Sequent calculus proofs are much easier to construct than Hilbert-style proofs. Suppose one wants to prove !!B!!. In a Hilbert system the only deduction rule is modus ponens, which requires that we first prove !!A\to B!! and !!A!! for some !!A!!. But what !!A!! should we choose? It could be anything, and we have no idea where to start or how big it could be. (If you enjoy suffering, try to prove the simple theorem !!A\to A!! in the Hilbert system I described at the beginning of the article. (Solution)

In sequent calculus, there is only one way to prove each kind of thing, and the premises in each rule are simply related to the consequent we want. Constructing the proof is mostly a matter of pushing the symbols around by following the rules to their conclusions. (Or, if this is impossible, one can conclude that there is no proof, and why.[3]) Construction of proofs can now be done entirely mechanically!

Except!
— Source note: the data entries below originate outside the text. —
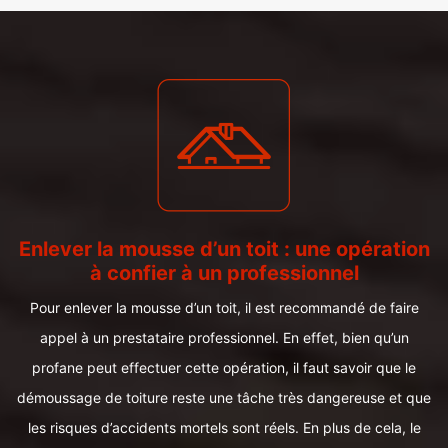
Enlever la mousse d’un toit : une opération
à confier à un professionnel
Pour enlever la mousse d’un toit, il est recommandé de faire
appel à un prestataire professionnel. En effet, bien qu’un
profane peut effectuer cette opération, il faut savoir que le
démoussage de toiture reste une tâche très dangereuse et que
les risques d’accidents mortels sont réels. En plus de cela, le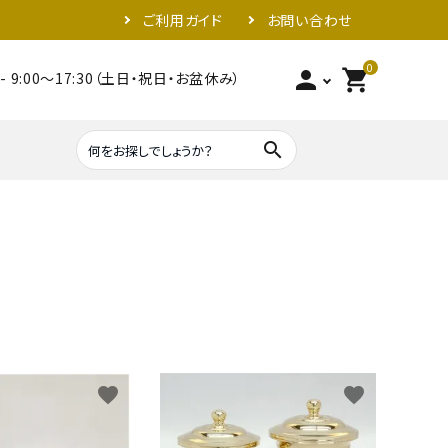
ご利用ガイド
お問い合わせ
0
person
shopping_cart
- 9:00～17:30（土日・祝日・お盆休み）
search
照明器具類
金具
favorite
favorite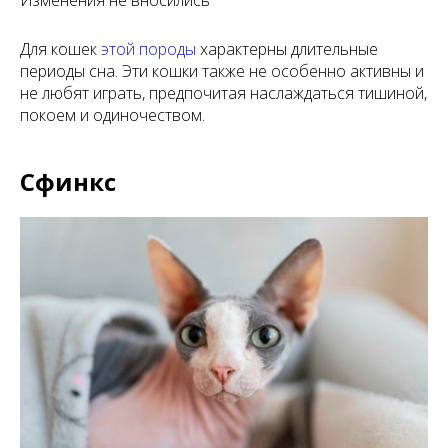
Изменения не вносились
Для кошек
этой породы
характерны длительные
периоды сна. Эти кошки также не особенно активны и
не любят играть, предпочитая наслаждаться тишиной,
покоем и одиночеством.
Сфинкс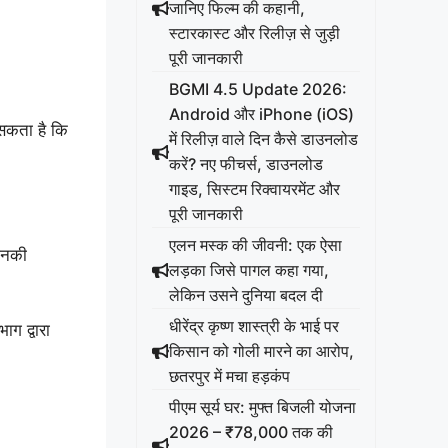
जानिए फिल्म की कहानी,
स्टारकास्ट और रिलीज़ से जुड़ी
पूरी जानकारी
BGMI 4.5 Update 2026:
Android और iPhone (iOS)
 सकता है कि
में रिलीज़ वाले दिन कैसे डाउनलोड
करें? नए फीचर्स, डाउनलोड
गाइड, सिस्टम रिक्वायरमेंट और
पूरी जानकारी
एलन मस्क की जीवनी: एक ऐसा
 उनकी
लड़का जिसे पागल कहा गया,
लेकिन उसने दुनिया बदल दी
धीरेंद्र कृष्ण शास्त्री के भाई पर
ग द्वारा
किसान को गोली मारने का आरोप,
छतरपुर में मचा हड़कंप
पीएम सूर्य घर: मुफ्त बिजली योजना
2026 – ₹78,000 तक की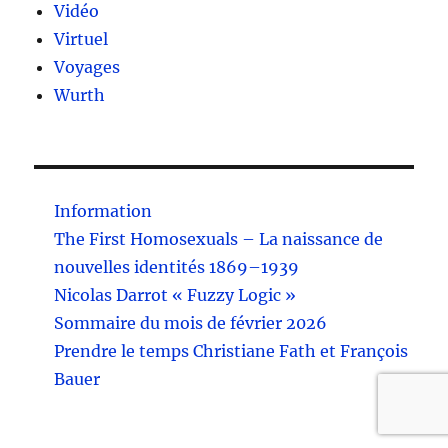
Vidéo
Virtuel
Voyages
Wurth
Information
The First Homosexuals – La naissance de
nouvelles identités 1869–1939
Nicolas Darrot « Fuzzy Logic »
Sommaire du mois de février 2026
Prendre le temps Christiane Fath et François
Bauer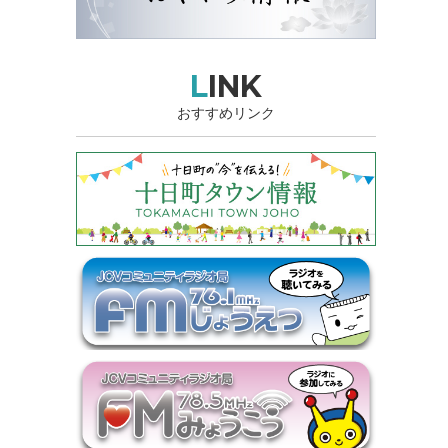
LINK
おすすめリンク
The cut rule does require one to guess a formula: If one wants to prove !!Γ, Λ ⊢ Δ, Π!!, one must guess what !!A!! should appear in the premises !!Γ, A ⊢ Δ!! and !!Λ ⊢ A, Π!!. And there is no constraint at all on !!A!!; it could be anything, and we have no idea where to start or how big it could be.

The good news is that Gentzen, the inventor of sequent calculus, showed that one can dispense with the cut rule: it is unnecessary:

In Hilbert-style systems, based on common sense, the only rule is (more or less) the Modus Ponens : one reasons by linking together lemmas and consequences. We just say that one can get rid of that : it is like crossing the English Channel with fists and feet bound !

(The Blind Spot, p. 61)

Gentzen's demonstration of this shows how one can take any proof that involves the cut rule, and algorithmically eliminate the cut rule from it to obtain a proof of the same result that does not use cut. Gentzen called this the “Hauptsatz” (“principal theorem”) and rightly so, because it reduces construction of logical proofs to an algorithm and is therefore the ultimate basis for algorithmic proof theory.
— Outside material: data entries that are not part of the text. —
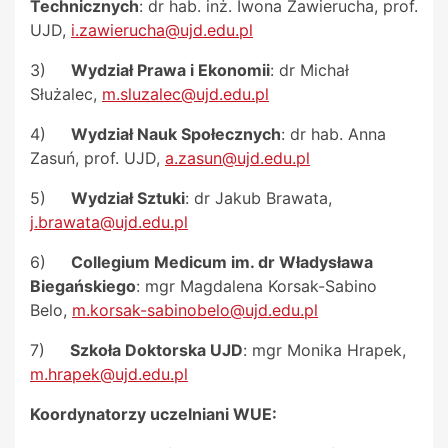
Technicznych
: dr hab. inż. Iwona Zawierucha, prof.
UJD,
i.zawierucha@ujd.edu.pl
3)
Wydział Prawa i Ekonomii
: dr Michał
Służalec,
m.sluzalec@ujd.edu.pl
4)
Wydział Nauk Społecznych
: dr hab. Anna
Zasuń, prof. UJD,
a.zasun@ujd.edu.pl
5)
Wydział Sztuki
: dr Jakub Brawata,
j.brawata@ujd.edu.pl
6)
Collegium Medicum im. dr Władysława
Biegańskiego
: mgr Magdalena Korsak-Sabino
Belo,
m.korsak-sabinobelo@ujd.edu.pl
7)
Szkoła Doktorska UJD
: mgr Monika Hrapek,
m.hrapek@ujd.edu.pl
Koordynatorzy uczelniani WUE: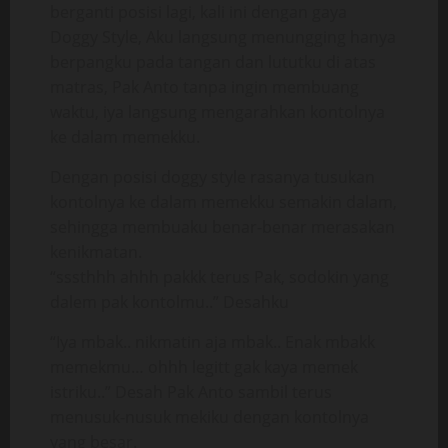
berganti posisi lagi, kali ini dengan gaya
Doggy Style, Aku langsung menungging hanya
berpangku pada tangan dan lututku di atas
matras, Pak Anto tanpa ingin membuang
waktu, iya langsung mengarahkan kontolnya
ke dalam memekku.
Dengan posisi doggy style rasanya tusukan
kontolnya ke dalam memekku semakin dalam,
sehingga membuaku benar-benar merasakan
kenikmatan.
“sssthhh ahhh pakkk terus Pak, sodokin yang
dalem pak kontolmu..” Desahku
“Iya mbak.. nikmatin aja mbak.. Enak mbakk
memekmu… ohhh legitt gak kaya memek
istriku..” Desah Pak Anto sambil terus
menusuk-nusuk mekiku dengan kontolnya
yang besar.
The bad news is that the cut-elimination process can super-exponentially increase the size of the proof, so it does not lead to a practical algorithm for deciding provability. Girard analyzed why, and what he discovered amazed me. The only problem is in the contraction rules, which had seemed so trivial and innocuous—uninteresting, even—that I had never given them any thought:

$$\begin{array}{cc} \begin{array}{c} Γ, A, A ⊢ Δ \\ \hline Γ, A ⊢ Δ \end{array} & \qquad \begin{array}{c} Γ ⊢ A, A, Δ \\ \hline Γ ⊢ A, Δ \end{array} \end{array}$$

And suddenly Girard's invention of linear logic made sense to me. In linear logic, contraction is forbidden; one must use each formula in one and only one deduction.
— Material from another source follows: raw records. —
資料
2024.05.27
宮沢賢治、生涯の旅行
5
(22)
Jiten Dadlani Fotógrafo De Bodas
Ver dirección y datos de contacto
Previously it had seemed to me that this was a pointless restriction. Now I realized that it was no more of a useless hair shirt than the intuitionistic rejection of the law of the proof by contradiction: not a stubborn refusal to use an obvious tool of reasoning, but a restriction of proofs to produce better reasoning. With the rejection of contraction, cut-elimination no longer explodes proof size, and automated theorem proving becomes practical:

This is why its study is, implicitly, at the very heart of these lectures.

(The Blind Spot, p. 63)

The book is going to get into linear logic later in the next chapter. I have read descriptions of linear logic before, but never understood what it was up to. (It has two logical and operators, and two logical or operators; why?) But I am sure Girard will explain it marvelously.

1. In place of a profound excerpt, I will present the following, which isn't especially profound but struck a chord for me: “By the way, nothing is more arbitrary than a modal logic « I am done with this logic, may I have another one ? » seems to be the motto of these guys.” (p. 24)
2. Compare my alternative representation of arithmetic expressions that collapses addition and subtraction, and multiplication and division.
3. A typically Girardian remark is that analytic tableaux are “the poor man's sequents”.